* YOUR OBJECTIVE: The expected output is exactly the lines below, starting at the line with "窓口・施設 (51, 1612)" and ending at the line with "青葉区 (38, 1985)", both included; no other line belongs in it.

* EXTRACTED ENTRIES:
BEGIN

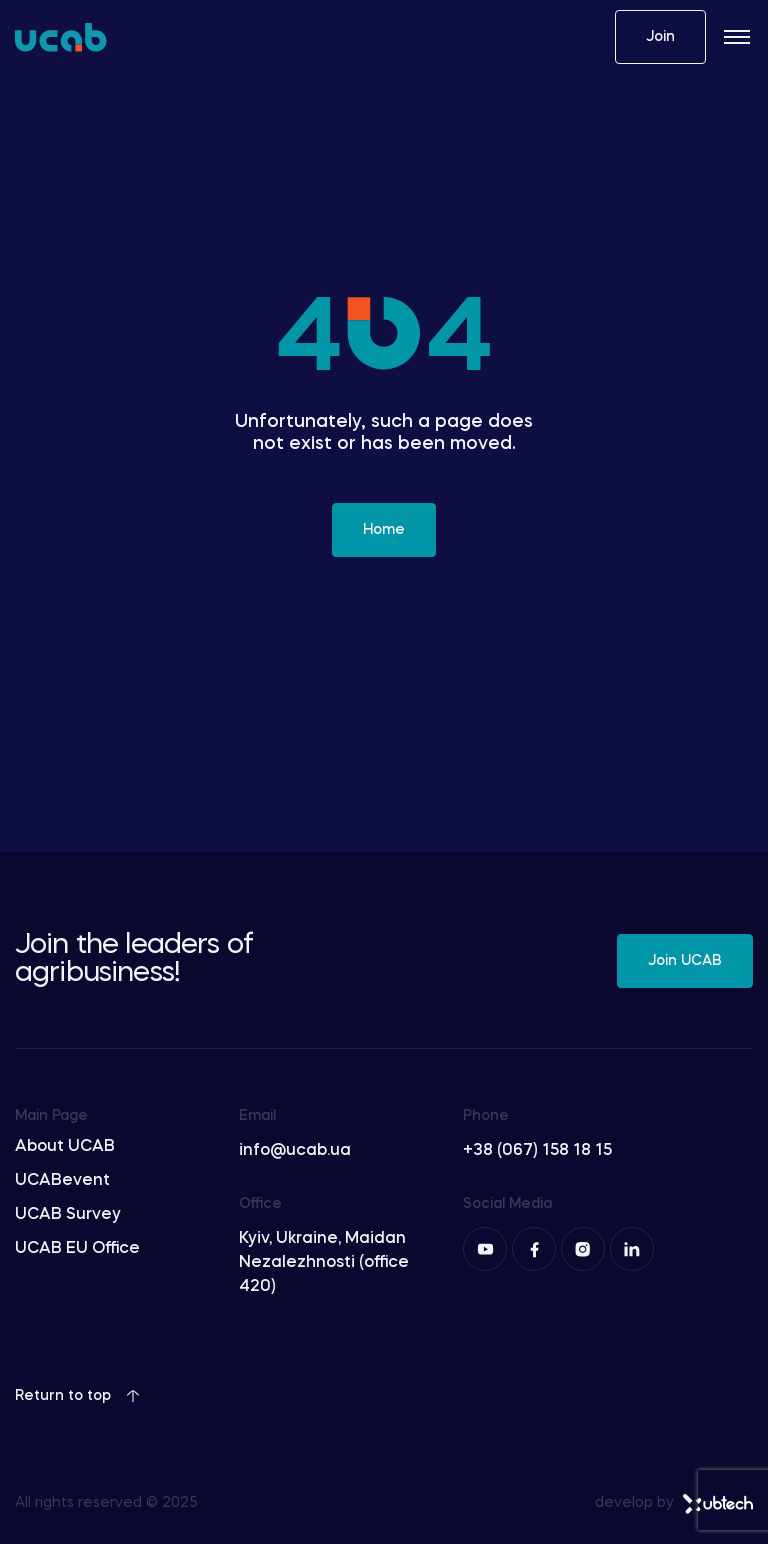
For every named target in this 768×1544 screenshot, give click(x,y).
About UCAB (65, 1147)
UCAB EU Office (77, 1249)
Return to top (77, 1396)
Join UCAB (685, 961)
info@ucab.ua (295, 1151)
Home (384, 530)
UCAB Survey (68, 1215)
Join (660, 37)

END
BEGIN

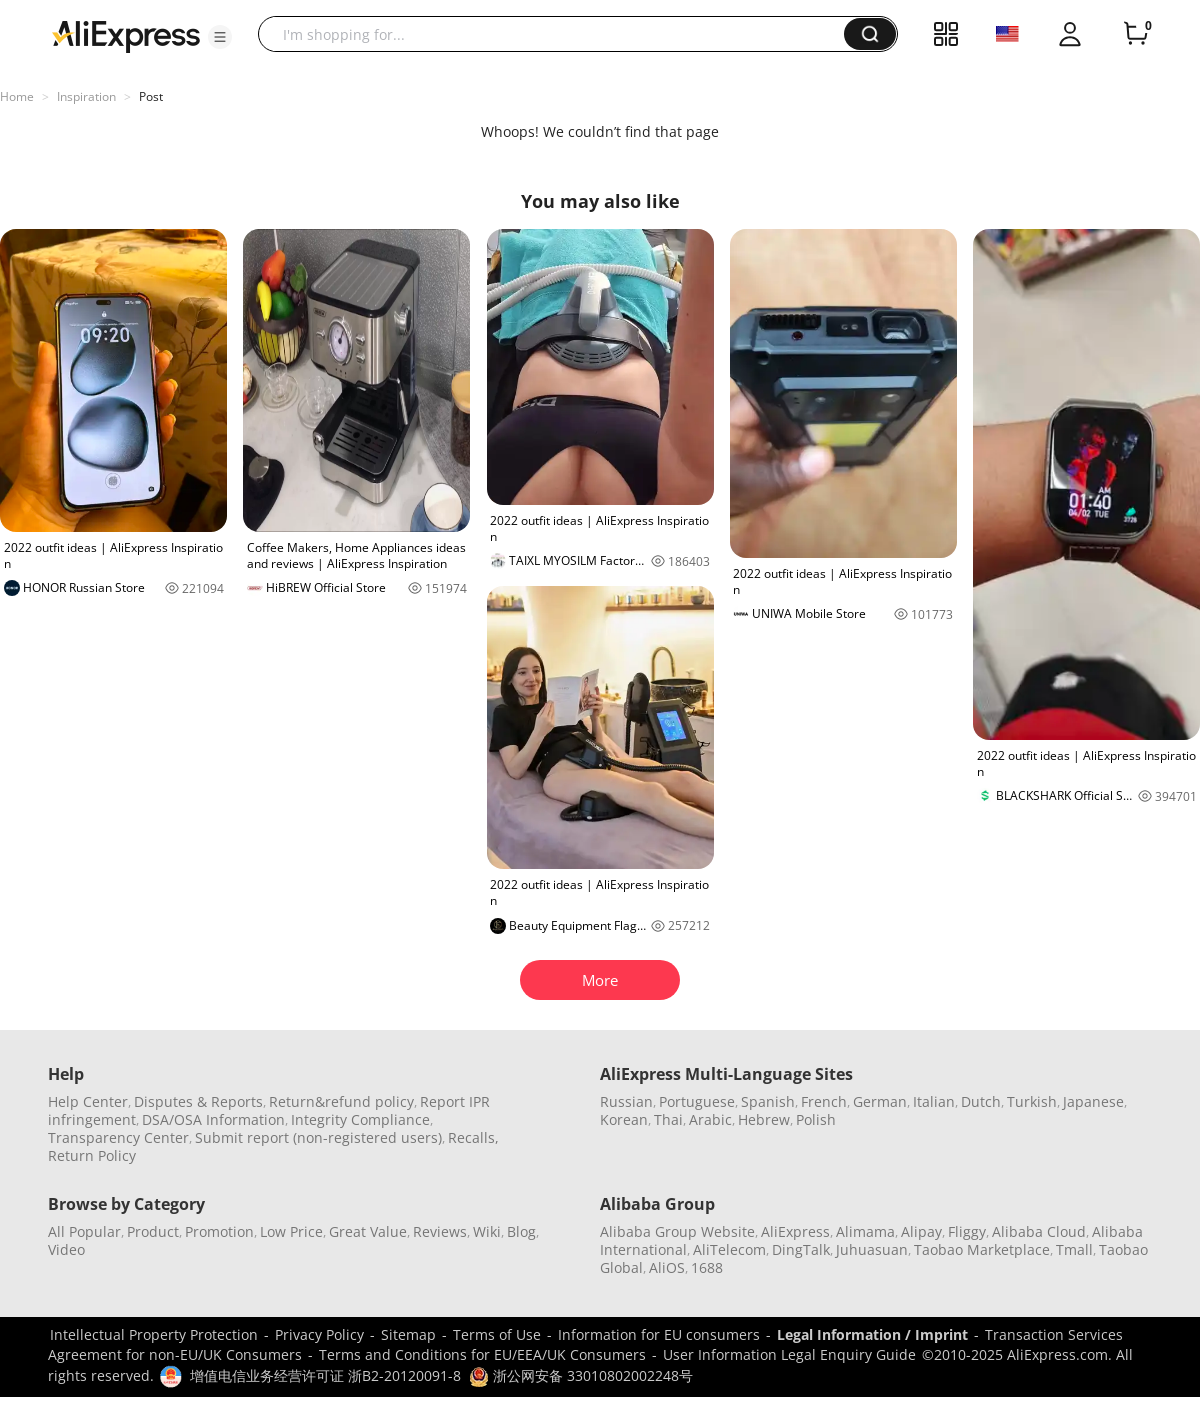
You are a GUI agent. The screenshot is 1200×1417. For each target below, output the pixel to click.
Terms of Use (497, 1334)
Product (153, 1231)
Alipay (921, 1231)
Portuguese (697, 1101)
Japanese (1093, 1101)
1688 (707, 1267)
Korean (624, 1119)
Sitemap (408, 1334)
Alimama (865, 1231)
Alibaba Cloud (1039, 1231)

END
BEGIN

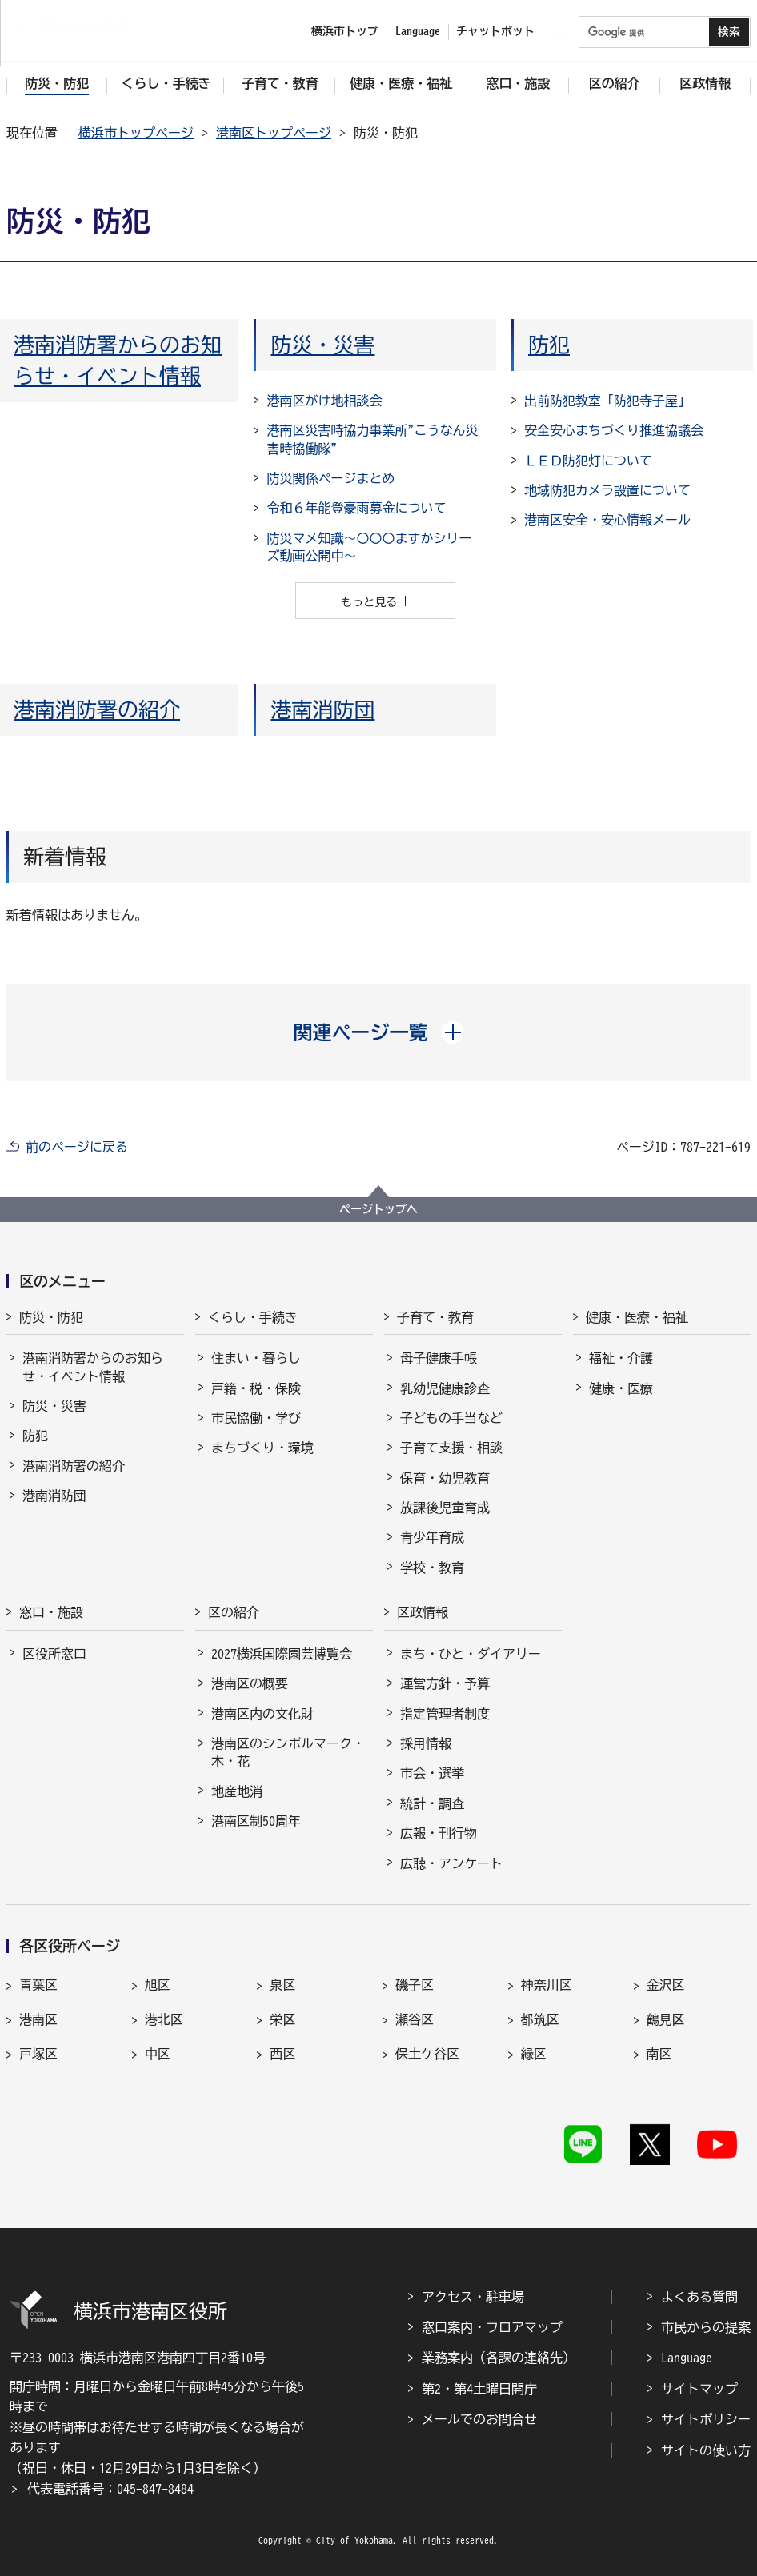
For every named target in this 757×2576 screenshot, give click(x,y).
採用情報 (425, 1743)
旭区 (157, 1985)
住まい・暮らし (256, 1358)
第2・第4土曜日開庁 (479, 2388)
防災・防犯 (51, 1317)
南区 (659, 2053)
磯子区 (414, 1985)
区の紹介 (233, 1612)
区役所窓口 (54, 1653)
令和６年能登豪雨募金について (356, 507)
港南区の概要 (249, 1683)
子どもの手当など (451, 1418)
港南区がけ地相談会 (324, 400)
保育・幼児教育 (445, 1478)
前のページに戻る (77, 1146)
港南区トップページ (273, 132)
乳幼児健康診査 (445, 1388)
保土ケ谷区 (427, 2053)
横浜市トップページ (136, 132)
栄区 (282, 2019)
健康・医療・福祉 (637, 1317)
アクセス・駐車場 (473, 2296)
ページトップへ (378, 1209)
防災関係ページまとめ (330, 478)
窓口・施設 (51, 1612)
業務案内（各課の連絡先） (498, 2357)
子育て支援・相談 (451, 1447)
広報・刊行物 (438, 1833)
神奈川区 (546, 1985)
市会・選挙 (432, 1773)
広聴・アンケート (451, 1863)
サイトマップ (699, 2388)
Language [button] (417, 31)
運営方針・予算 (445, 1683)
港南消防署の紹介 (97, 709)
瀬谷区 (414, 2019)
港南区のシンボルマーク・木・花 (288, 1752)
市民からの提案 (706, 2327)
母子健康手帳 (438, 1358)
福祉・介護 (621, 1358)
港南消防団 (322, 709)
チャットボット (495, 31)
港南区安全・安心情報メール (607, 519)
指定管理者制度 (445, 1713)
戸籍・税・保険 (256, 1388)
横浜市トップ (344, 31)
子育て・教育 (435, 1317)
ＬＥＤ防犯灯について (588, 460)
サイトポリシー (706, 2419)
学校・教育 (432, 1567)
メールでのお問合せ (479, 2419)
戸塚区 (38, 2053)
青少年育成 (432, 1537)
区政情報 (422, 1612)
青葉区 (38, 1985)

END

* RESULT:
窓口・施設 (51, 1612)
業務案内（各課の連絡先） (498, 2357)
子育て支援・相談 (451, 1447)
広報・刊行物 (438, 1833)
神奈川区 (546, 1985)
市会・選挙 (432, 1773)
広聴・アンケート (451, 1863)
サイトマップ (699, 2388)
Language [button] (417, 31)
運営方針・予算 (445, 1683)
港南消防署の紹介 (97, 709)
瀬谷区 (414, 2019)
港南区のシンボルマーク・木・花 (288, 1752)
市民からの提案 (706, 2327)
母子健康手帳 (438, 1358)
福祉・介護 (621, 1358)
港南消防団 (322, 709)
チャットボット (495, 31)
港南区安全・安心情報メール (607, 519)
指定管理者制度 (445, 1713)
戸籍・税・保険 (256, 1388)
横浜市トップ (344, 31)
子育て・教育 (435, 1317)
ＬＥＤ防犯灯について (588, 460)
サイトポリシー (706, 2419)
学校・教育 (432, 1567)
メールでのお問合せ (479, 2419)
戸塚区 (38, 2053)
青少年育成 (432, 1537)
区政情報 (422, 1612)
青葉区 (38, 1985)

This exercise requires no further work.